Project description:The determinants of HIV-associated cardiovascular disease (CVD) are not well understood. Periodontal disease (PD) has been linked to CVD but this connection has not been examined in HIV infection. We followed a cohort of HIV-infected adults to ascertain whether PD was associated with carotid artery intima media thickness (IMT) and brachial artery flow-mediated dilation (FMD). We performed a longitudinal observational study of HIV-infected adults on HAART for <2 years with no known heart disease. PD was characterized clinically and microbiologically. Cardiovascular disease was assessed by IMT/FMD. Linear mixed models assessed cross-sectional and longitudinal associations between PD and FMD/IMT. Forty three HIV(+) adults completed a median of 24 (6-44) months on the study.

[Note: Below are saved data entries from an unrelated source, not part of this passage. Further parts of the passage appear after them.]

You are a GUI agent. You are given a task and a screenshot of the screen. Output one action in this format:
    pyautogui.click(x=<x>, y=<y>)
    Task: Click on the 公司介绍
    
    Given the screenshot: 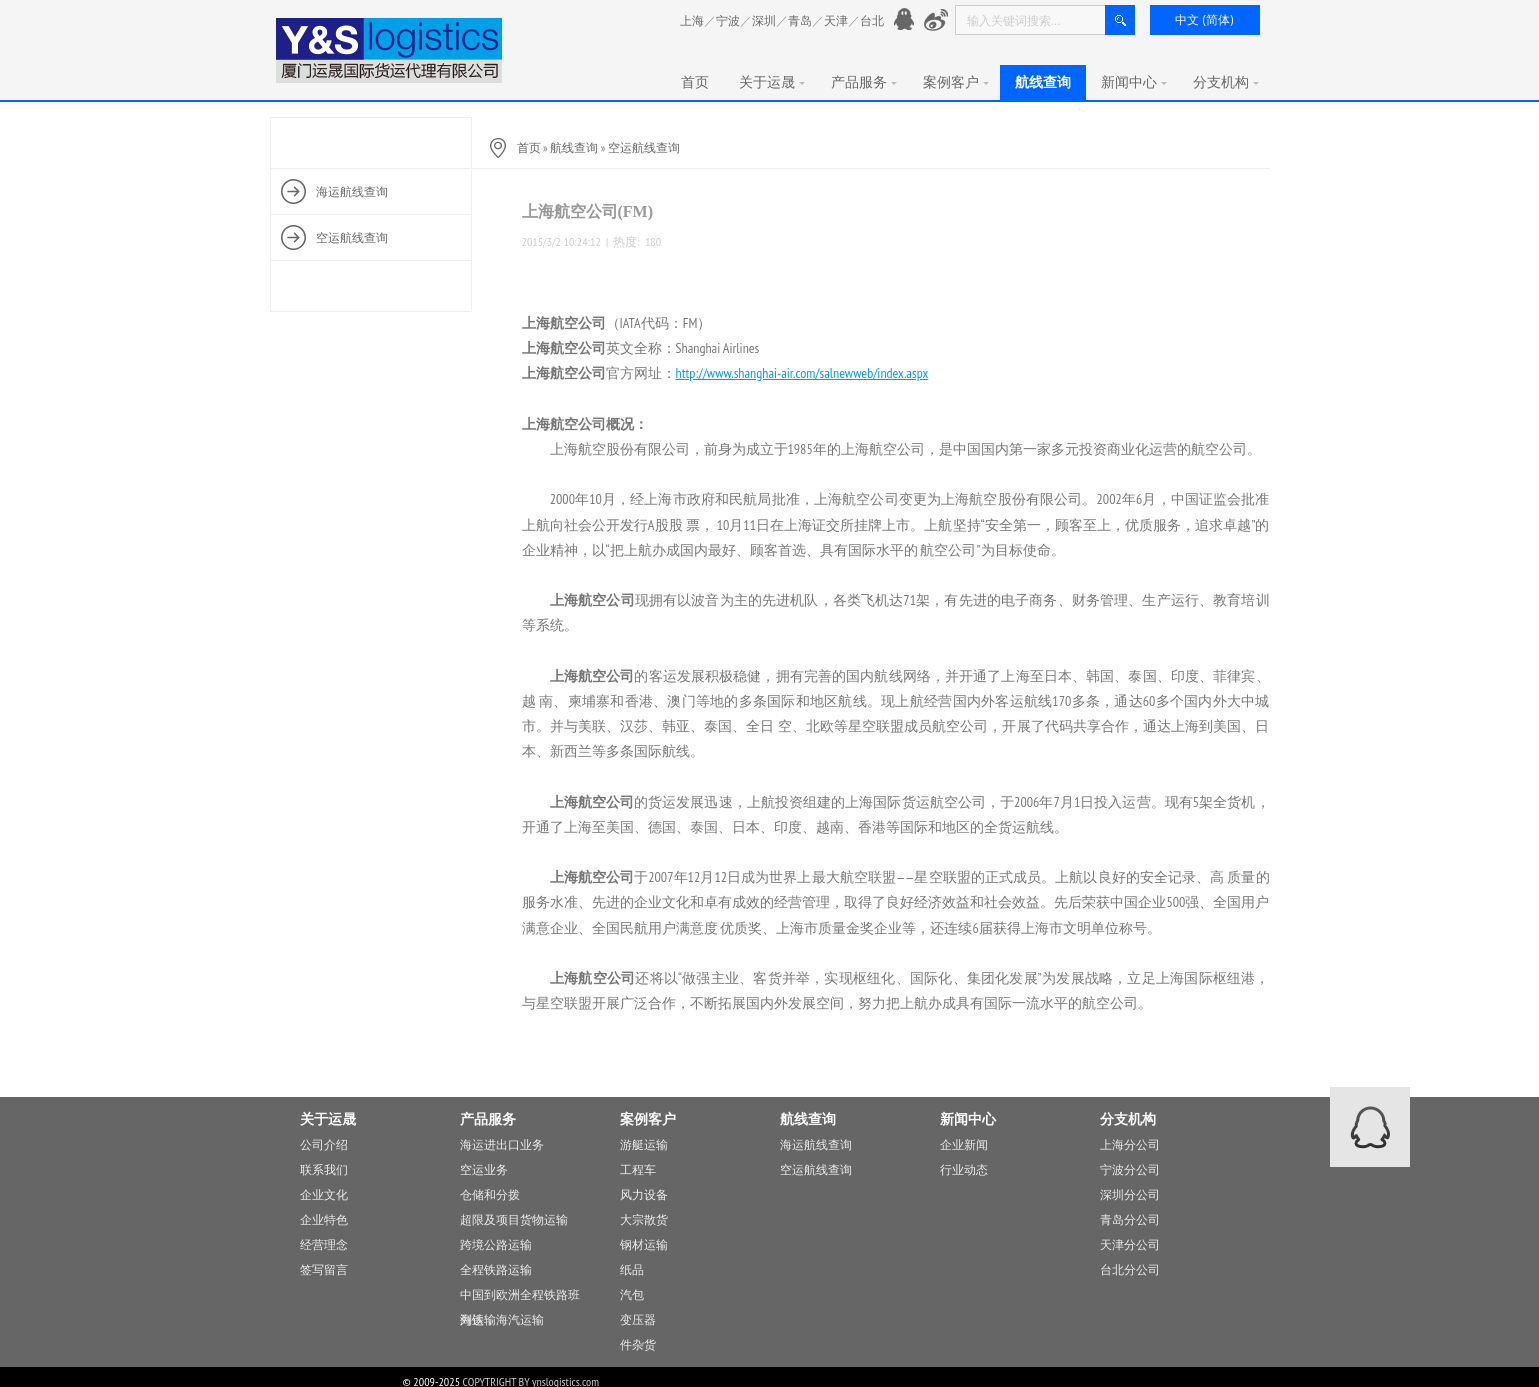 What is the action you would take?
    pyautogui.click(x=324, y=1144)
    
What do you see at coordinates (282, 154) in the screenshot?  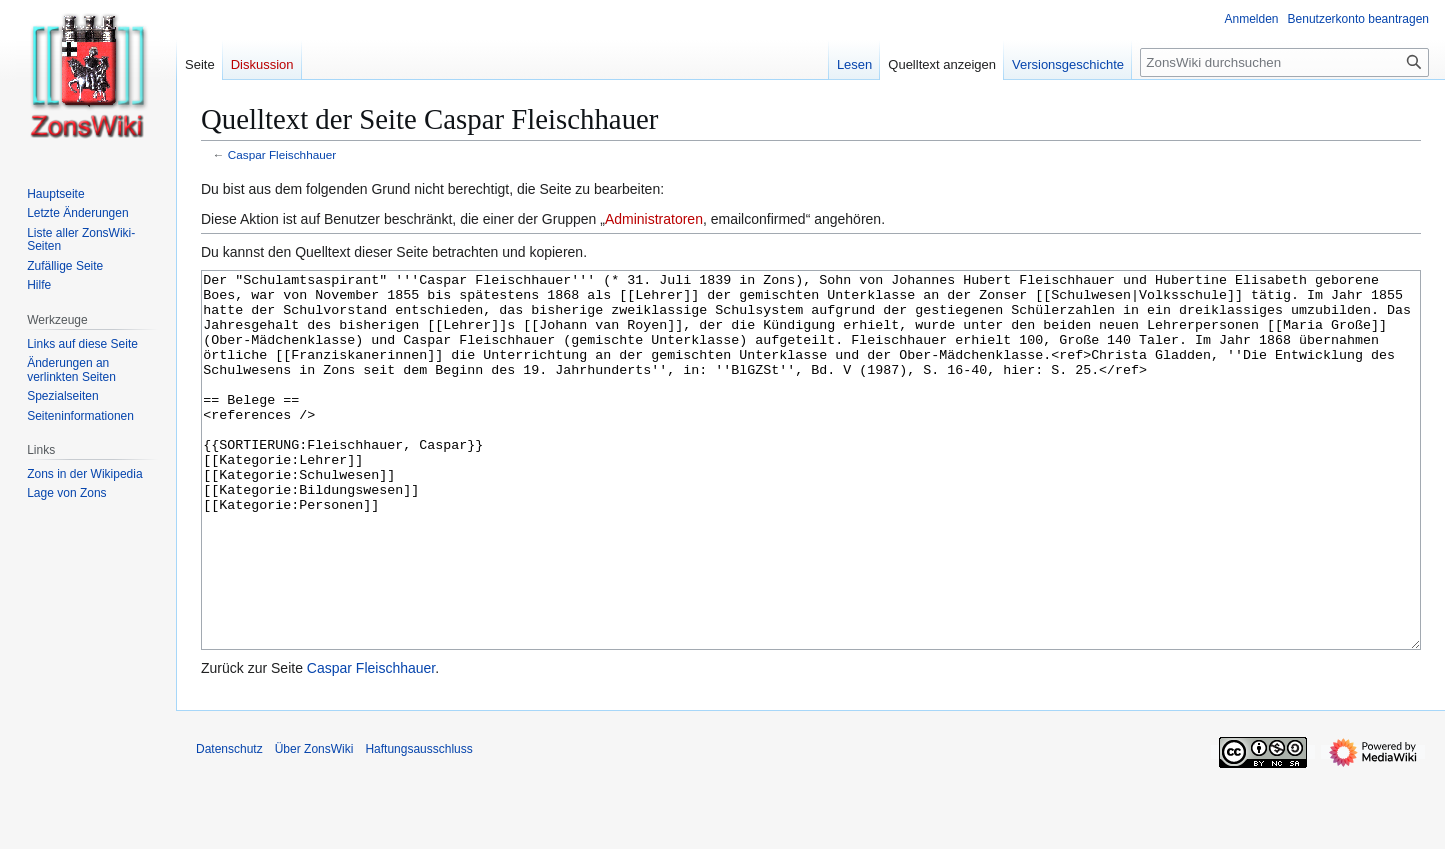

Defining delta to be the change in a variable between baseline and a follow-up time, longitudinally, on average and after adjusting for change in time, CVD-specific and HIV-specific potential confounding covariates, a 1-log(10) increase in delta Porphyromonas gingivalis was associated with a 0.013 mm increase in delta IMT (95% CI: 0.0006-0.0262; p=0.04). After adjusting for the same potential confounding covariates, a 10% increase in delta gingival recession was associated with a 2.3% increase in delta FMD (95% CI: 0.4-4.2; p=0.03). In a cohort of HIV-infected adults, an increase in subgingival Porphyromonas gingivalis, a known periodontal pathogen, was significantly associated with longitudinal increases in IMT, while increased gingival recession, which herein may represent PD resolution, was significantly associated with longitudinal improvement in FMD. In the context of HIV infection, PD may contribute to CVD risk. Intervention studies treating PD may help clarify this association.